About this exercise
Every line below that has the word "high" counts once; report how many lines that makes, with no other words.
----------
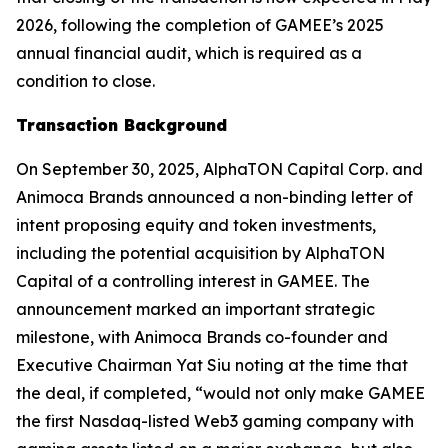
2026, following the completion of GAMEE’s 2025
annual financial audit, which is required as a
condition to close.
Transaction Background
On September 30, 2025, AlphaTON Capital Corp. and
Animoca Brands announced a non-binding letter of
intent proposing equity and token investments,
including the potential acquisition by AlphaTON
Capital of a controlling interest in GAMEE. The
announcement marked an important strategic
milestone, with Animoca Brands co-founder and
Executive Chairman Yat Siu noting at the time that
the deal, if completed, “would not only make GAMEE
the first Nasdaq-listed Web3 gaming company with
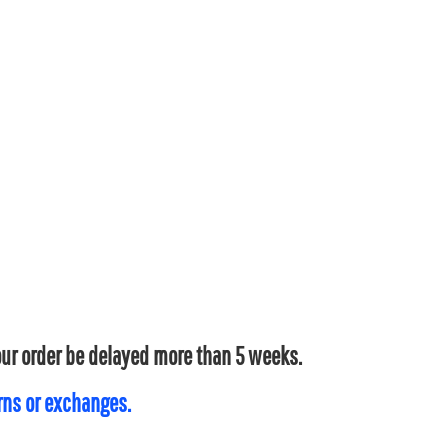
your order be delayed more than 5 weeks.
urns or exchanges.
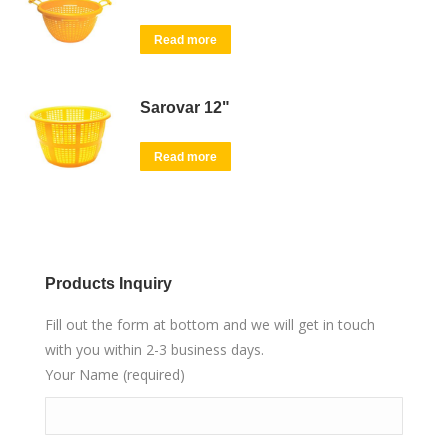
Read more
Sarovar 12"
Read more
Products Inquiry
Fill out the form at bottom and we will get in touch
with you within 2-3 business days.
Your Name (required)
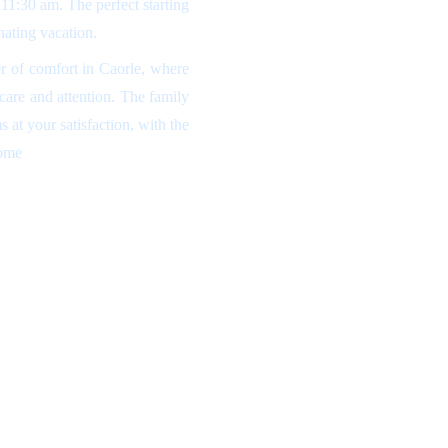
l 11:30 am. The perfect starting
nating vacation.
r of comfort in Caorle, where
 care and attention. The family
 at your satisfaction, with the
home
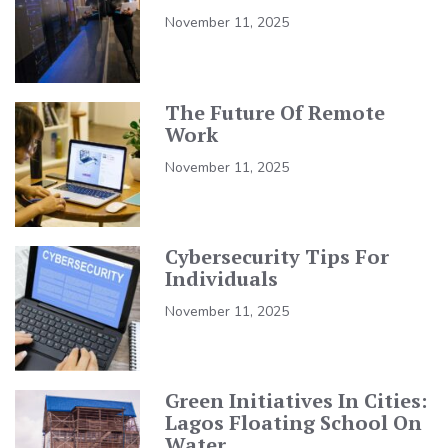
November 11, 2025
The Future Of Remote
Work
November 11, 2025
Cybersecurity Tips For
Individuals
November 11, 2025
Green Initiatives In Cities:
Lagos Floating School On
Water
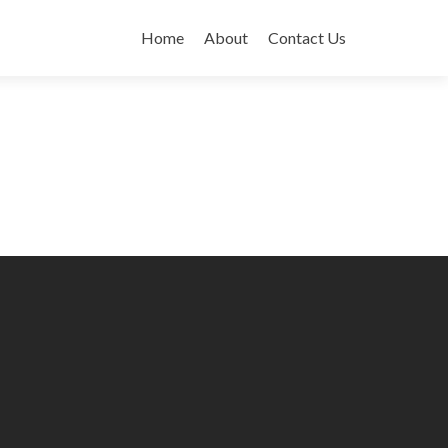
Skip
to
Home
About
Contact Us
content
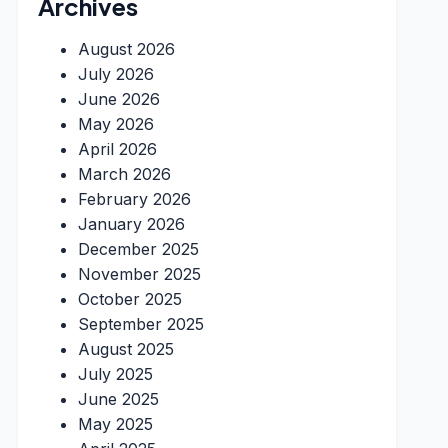
Archives
August 2026
July 2026
June 2026
May 2026
April 2026
March 2026
February 2026
January 2026
December 2025
November 2025
October 2025
September 2025
August 2025
July 2025
June 2025
May 2025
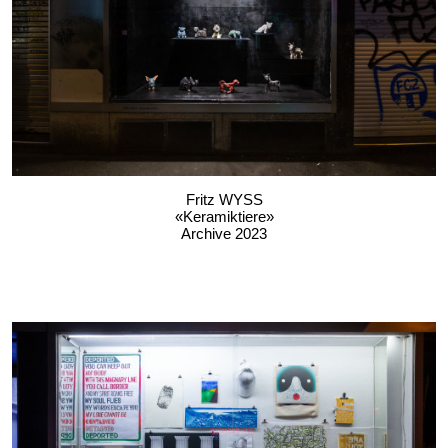
Fritz WYSS
«Keramiktiere»
Archive 2023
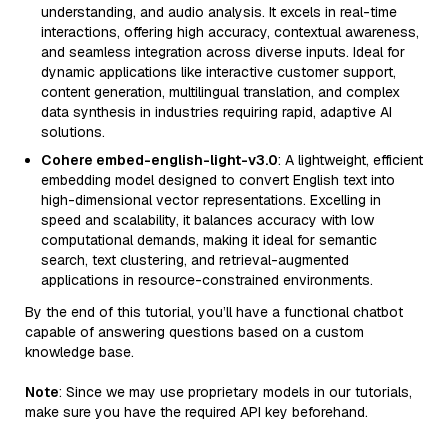
understanding, and audio analysis. It excels in real-time
interactions, offering high accuracy, contextual awareness,
and seamless integration across diverse inputs. Ideal for
dynamic applications like interactive customer support,
content generation, multilingual translation, and complex
data synthesis in industries requiring rapid, adaptive AI
solutions.
Cohere embed-english-light-v3.0
: A lightweight, efficient
embedding model designed to convert English text into
high-dimensional vector representations. Excelling in
speed and scalability, it balances accuracy with low
computational demands, making it ideal for semantic
search, text clustering, and retrieval-augmented
applications in resource-constrained environments.
By the end of this tutorial, you’ll have a functional chatbot
capable of answering questions based on a custom
knowledge base.
Note
: Since we may use proprietary models in our tutorials,
make sure you have the required API key beforehand.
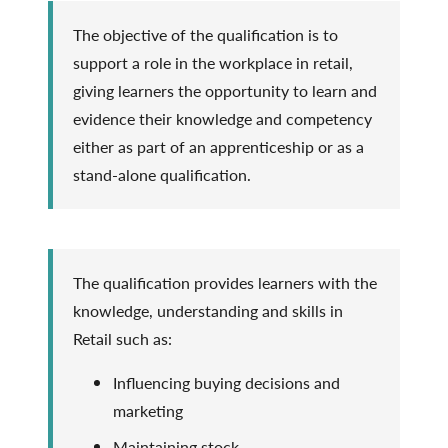
The objective of the qualification is to
support a role in the workplace in retail,
giving learners the opportunity to learn and
evidence their knowledge and competency
either as part of an apprenticeship or as a
stand-alone qualification.
The qualification provides learners with the
knowledge, understanding and skills in
Retail such as:
Influencing buying decisions and
marketing
Maintaining stock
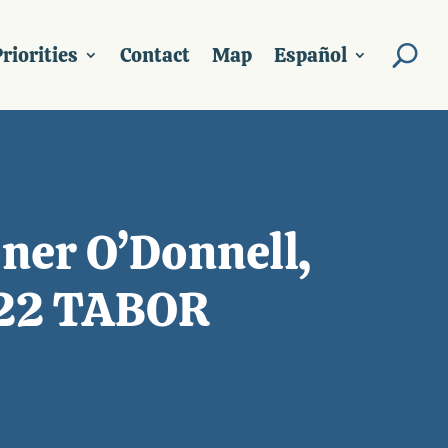
riorities
Contact
Map
Español
ner O’Donnell,
022 TABOR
----------
Completed task
2